Task details: For each record that follows, write out an identical copy.

━━ Record set

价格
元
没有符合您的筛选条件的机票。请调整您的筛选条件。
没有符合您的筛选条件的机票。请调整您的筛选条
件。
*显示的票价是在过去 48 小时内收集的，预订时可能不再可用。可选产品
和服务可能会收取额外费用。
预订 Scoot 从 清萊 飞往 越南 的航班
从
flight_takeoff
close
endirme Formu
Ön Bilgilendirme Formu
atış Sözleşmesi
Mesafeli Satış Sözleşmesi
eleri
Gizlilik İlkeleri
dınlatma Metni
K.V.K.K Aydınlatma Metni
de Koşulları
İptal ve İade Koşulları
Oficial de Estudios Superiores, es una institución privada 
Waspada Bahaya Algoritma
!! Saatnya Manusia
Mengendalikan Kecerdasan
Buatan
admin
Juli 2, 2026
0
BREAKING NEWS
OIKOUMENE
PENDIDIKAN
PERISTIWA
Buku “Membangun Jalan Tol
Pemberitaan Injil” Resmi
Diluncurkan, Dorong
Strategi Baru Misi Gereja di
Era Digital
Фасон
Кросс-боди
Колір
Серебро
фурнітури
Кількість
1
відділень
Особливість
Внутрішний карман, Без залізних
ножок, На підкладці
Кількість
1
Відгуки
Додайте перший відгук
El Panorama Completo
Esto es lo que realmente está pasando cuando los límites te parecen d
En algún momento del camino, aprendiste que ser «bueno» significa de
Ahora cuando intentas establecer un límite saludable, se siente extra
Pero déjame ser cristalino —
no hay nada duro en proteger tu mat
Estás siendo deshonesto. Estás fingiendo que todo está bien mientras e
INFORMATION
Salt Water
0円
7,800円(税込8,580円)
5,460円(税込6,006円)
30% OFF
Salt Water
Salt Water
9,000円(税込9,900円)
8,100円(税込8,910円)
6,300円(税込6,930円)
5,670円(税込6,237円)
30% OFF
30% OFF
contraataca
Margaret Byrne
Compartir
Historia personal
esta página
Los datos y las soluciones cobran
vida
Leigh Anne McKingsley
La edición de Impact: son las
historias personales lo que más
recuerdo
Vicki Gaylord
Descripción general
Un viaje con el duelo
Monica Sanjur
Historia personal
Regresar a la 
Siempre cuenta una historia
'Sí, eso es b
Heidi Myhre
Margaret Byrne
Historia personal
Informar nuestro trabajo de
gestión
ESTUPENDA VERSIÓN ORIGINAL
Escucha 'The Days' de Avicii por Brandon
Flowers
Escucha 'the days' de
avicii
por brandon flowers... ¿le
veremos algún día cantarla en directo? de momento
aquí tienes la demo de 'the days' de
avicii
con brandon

━━━━

Response area:
价格
元
没有符合您的筛选条件的机票。请调整您的筛选条件。
没有符合您的筛选条件的机票。请调整您的筛选条
件。
*显示的票价是在过去 48 小时内收集的，预订时可能不再可用。可选产品
和服务可能会收取额外费用。
预订 Scoot 从 清萊 飞往 越南 的航班
从
flight_takeoff
close
endirme Formu
Ön Bilgilendirme Formu
atış Sözleşmesi
Mesafeli Satış Sözleşmesi
eleri
Gizlilik İlkeleri
dınlatma Metni
K.V.K.K Aydınlatma Metni
de Koşulları
İptal ve İade Koşulları
Oficial de Estudios Superiores, es una institución privada 
Waspada Bahaya Algoritma
!! Saatnya Manusia
Mengendalikan Kecerdasan
Buatan
admin
Juli 2, 2026
0
BREAKING NEWS
OIKOUMENE
PENDIDIKAN
PERISTIWA
Buku “Membangun Jalan Tol
Pemberitaan Injil” Resmi
Diluncurkan, Dorong
Strategi Baru Misi Gereja di
Era Digital
Фасон
Кросс-боди
Колір
Серебро
фурнітури
Кількість
1
відділень
Особливість
Внутрішний карман, Без залізних
ножок, На підкладці
Кількість
1
Відгуки
Додайте перший відгук
El Panorama Completo
Esto es lo que realmente está pasando cuando los límites te parecen d
En algún momento del camino, aprendiste que ser «bueno» significa de
Ahora cuando intentas establecer un límite saludable, se siente extra
Pero déjame ser cristalino —
no hay nada duro en proteger tu mat
Estás siendo deshonesto. Estás fingiendo que todo está bien mientras e
INFORMATION
Salt Water
0円
7,800円(税込8,580円)
5,460円(税込6,006円)
30% OFF
Salt Water
Salt Water
9,000円(税込9,900円)
8,100円(税込8,910円)
6,300円(税込6,930円)
5,670円(税込6,237円)
30% OFF
30% OFF
contraataca
Margaret Byrne
Compartir
Historia personal
esta página
Los datos y las soluciones cobran
vida
Leigh Anne McKingsley
La edición de Impact: son las
historias personales lo que más
recuerdo
Vicki Gaylord
Descripción general
Un viaje con el duelo
Monica Sanjur
Historia personal
Regresar a la 
Siempre cuenta una historia
'Sí, eso es b
Heidi Myhre
Margaret Byrne
Historia personal
Informar nuestro trabajo de
gestión
ESTUPENDA VERSIÓN ORIGINAL
Escucha 'The Days' de Avicii por Brandon
Flowers
Escucha 'the days' de
avicii
por brandon flowers... ¿le
veremos algún día cantarla en directo? de momento
aquí tienes la demo de 'the days' de
avicii
con brandon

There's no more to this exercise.